7.1 Forming an input data set as a sample point after randomly selecting each of the micro elastic property, the micro strength property and the layer stacking sequence (theta ₁,θ₂,θ₃、、、θ_x) of each of the candidate materials (material I, material II and material III) in the neural network model input in the step 5); sample points are predicted to obtain performance parameters of each sample point through neural network model processing Failure parameters FI and overall cost parameters C;

7.2 Repeating the step 7.1) for a plurality of times to obtain a plurality of sample points and corresponding natural frequencies F _f, failure parameters FI and overall cost parameters C;

7.3 Using a formula to calculate a characteristic value gamma _i of each sample point:

γ_i＝ω_ilog(u⁽ⁱ⁾)

u⁽ⁱ⁾＝rand(0,1)

Wherein ω _i is a performance parameter value obtained by calculating the ith sample point, γ _i represents a characteristic value of the ith sample point, rand (0, 1) represents a random number between 0 and 1, and u ⁽ⁱ⁾ represents a random number corresponding to the ith sample point;

7.4 Selecting a sample point with the maximum characteristic value, and retraining the neural network model by using an input data set of the sample point so as to update parameters of the neural network model;

7.5 Returning to step 6).

8. And optimizing the selection of the alternative materials (materials I, II and III) and the selection of the layer stacking sequence (theta ₁,θ₂,A₃、、、A_x) by using a Genetic Algorithm (GA) to obtain the selection of each layer material and each layer stacking angle in the mixed composite material layering.
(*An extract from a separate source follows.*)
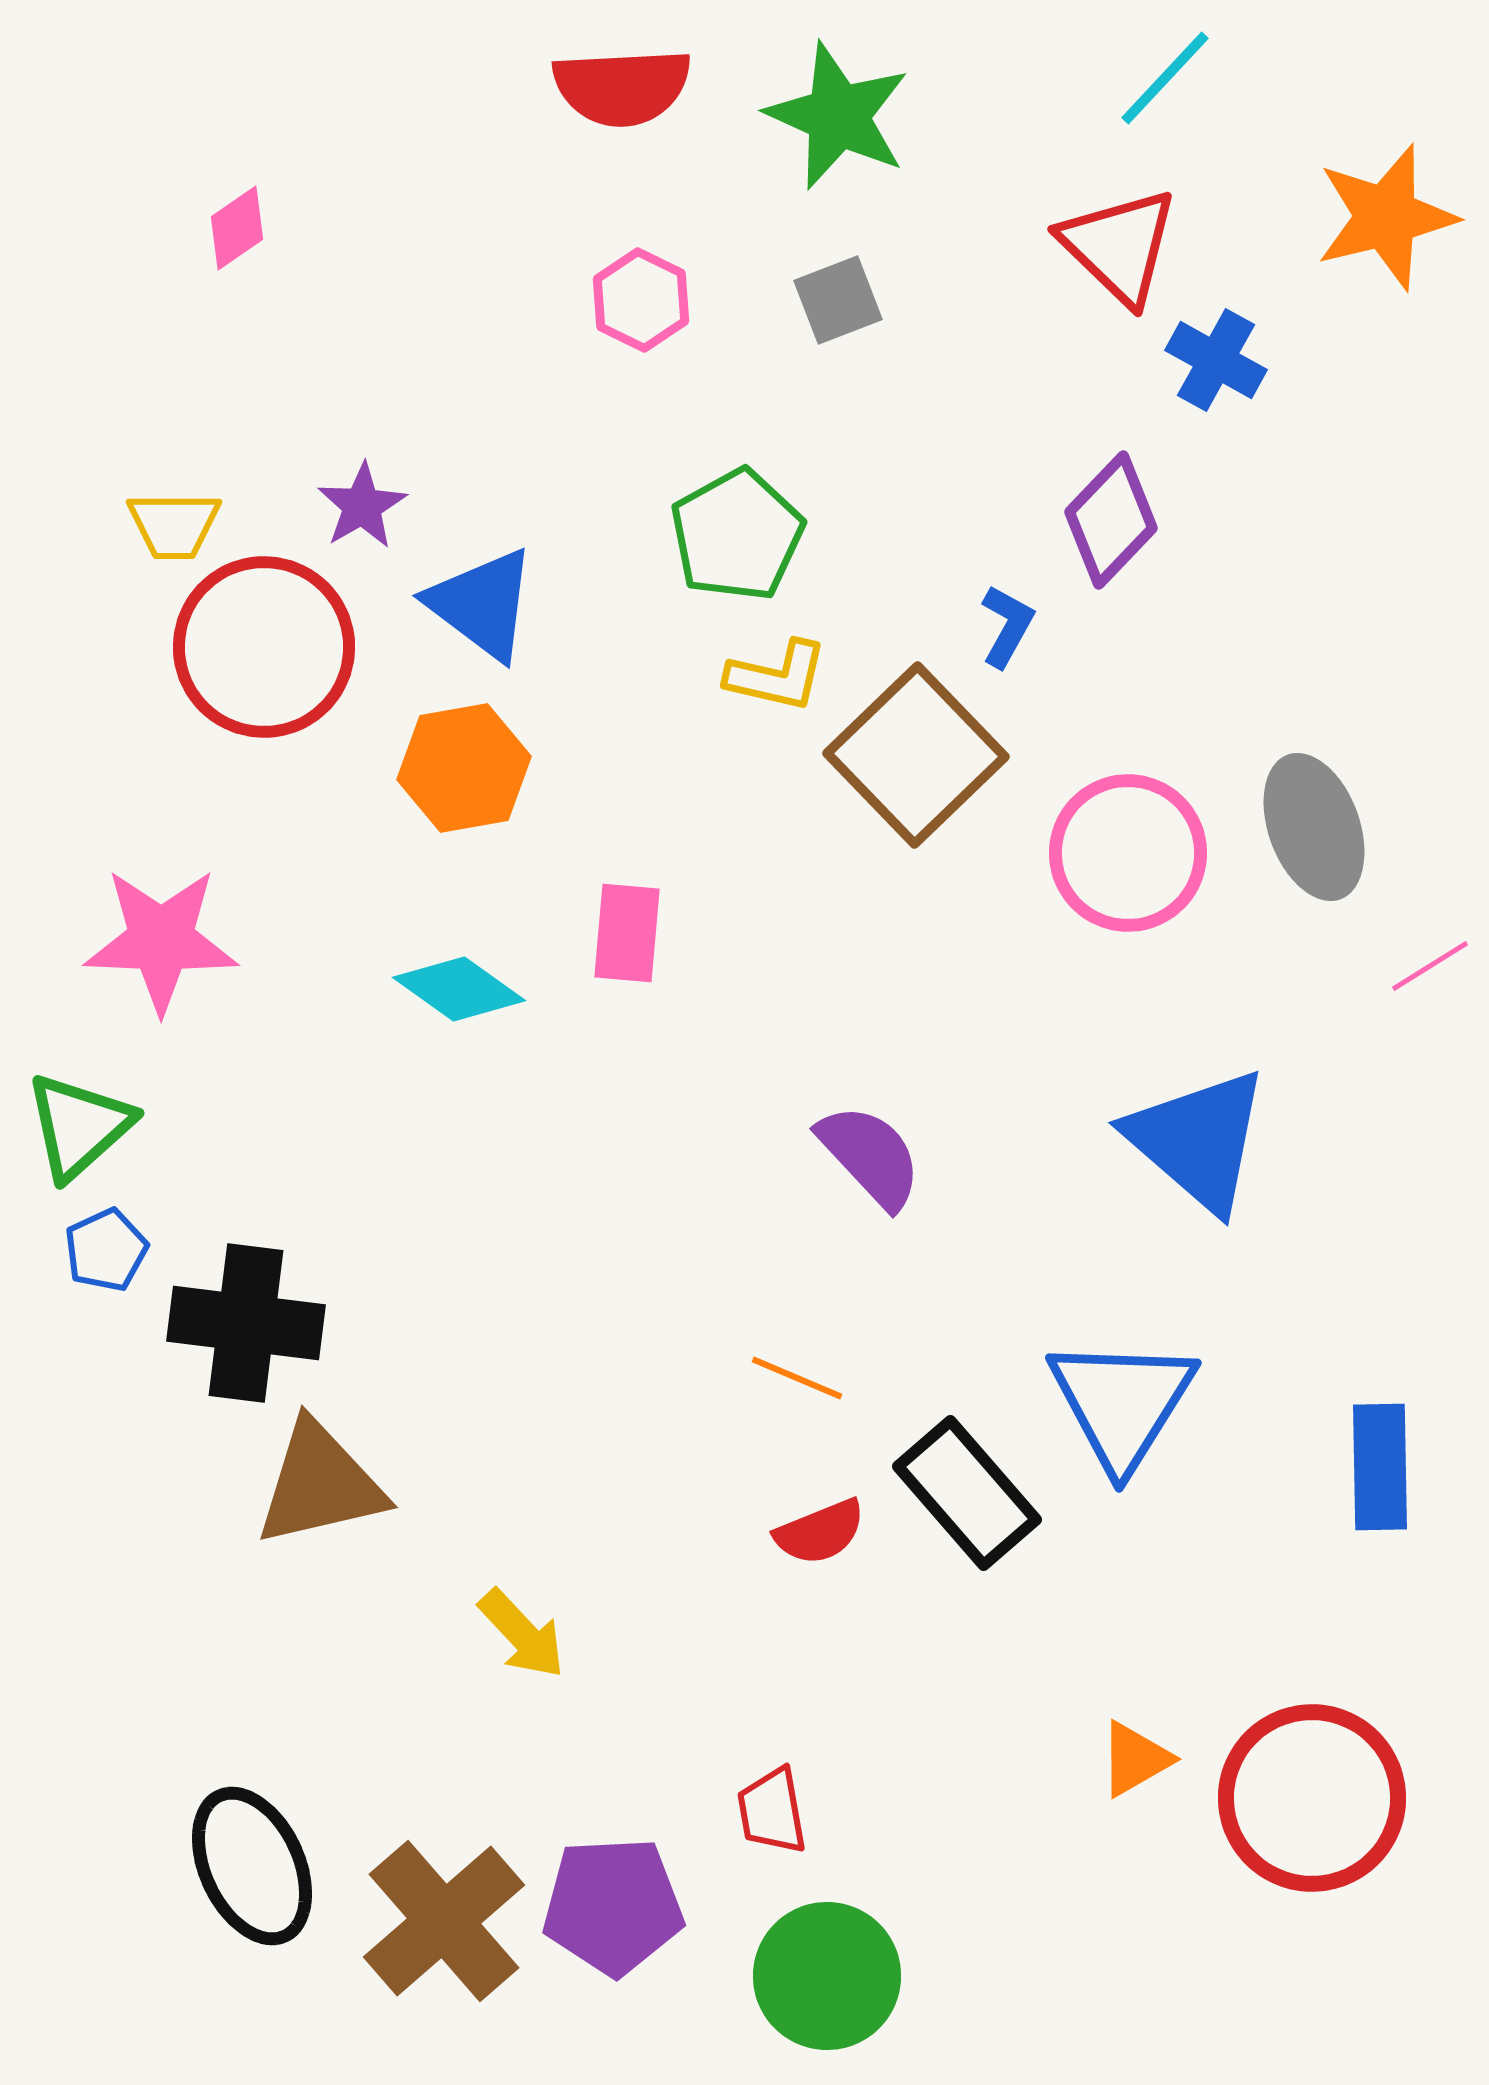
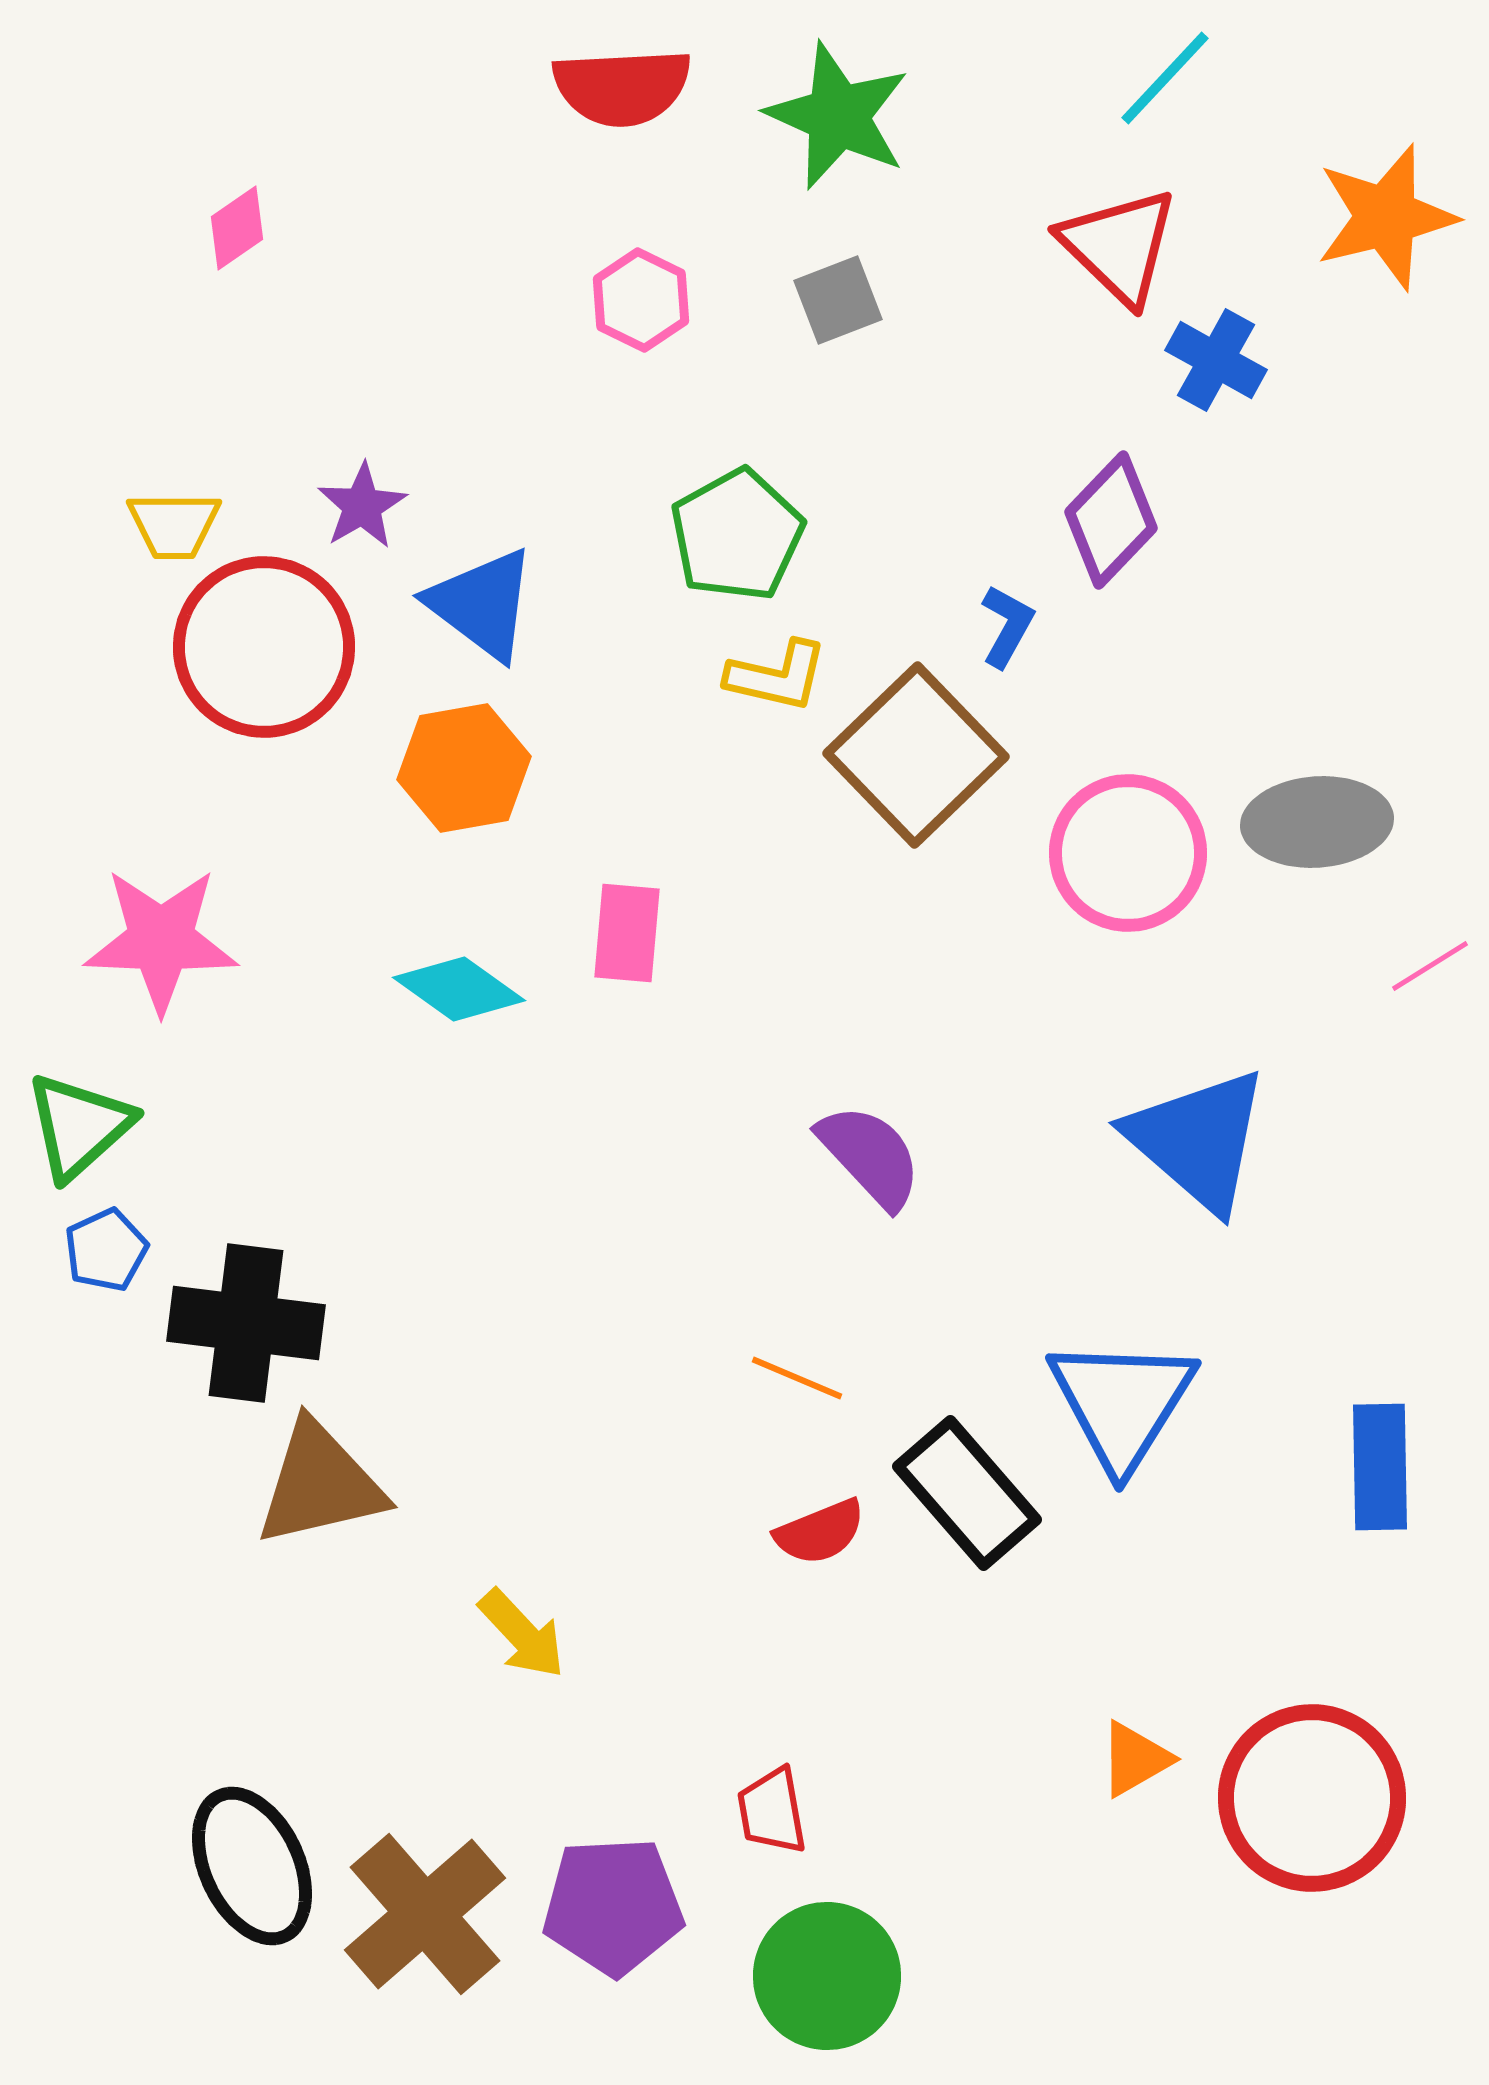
gray ellipse at (1314, 827): moved 3 px right, 5 px up; rotated 74 degrees counterclockwise
brown cross at (444, 1921): moved 19 px left, 7 px up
The method specifically comprises the following steps: the optimization variables are a layer stack sequence (theta ₁,θ₂,θ₃、、、θ_x) and alternative materials (materials I, II and III);

output of obtained performance parameters using accurate neural network model And constructs a robust optimization function F ₁ of the natural frequency F _f:

θ＝(θ₁,θ₂,θ₃、、、θ_x)

wherein mean represents taking the mean, std represents taking the standard deviation, p is the weight coefficient, Representing a final set of schemes selected for the alternative materials (material i, material ii, material iii), θ representing the final scheme of the layer stack sequence; θ ₁ represents the stacking angle of the first layer material in the hybrid composite; θ ₂ represents the stacking angle of the second layer material in the hybrid composite; θ ₃ represents the stacking angle of the third layer material in the hybrid composite; θ _x represents the stacking angle of the xth layer material in the hybrid composite, x represents the sum of the layer stacking sequences; to reduce the choice of unsuitable constraints, the layer stack sequence (θ ₁,θ₂,θ₃、、、θ_x) and the candidate materials (Material I, material II, material III) are subjected to a penalty function method, while the following penalty objective function/>, is established

Wherein λ represents a penalty parameter, α represents a small positive tolerance coefficient, g represents an inequality constraint of a failure parameter FI and an overall cost parameter C, and h represents a force balance constraint of the hybrid composite; in the specific implementation, the punishment parameter lambda is set to be-100, and the small positive tolerance coefficient alpha is set to be 10 ^-4, so that the time required by optimizing a computer is shortened;

simultaneously setting constraint conditions of failure parameters FI and overall cost parameters C; to punish the objective function Maximizing the objective solution to obtain the final set of schemes for alternative material selection/>And two parameter results of the final scheme a of the layer stack sequence.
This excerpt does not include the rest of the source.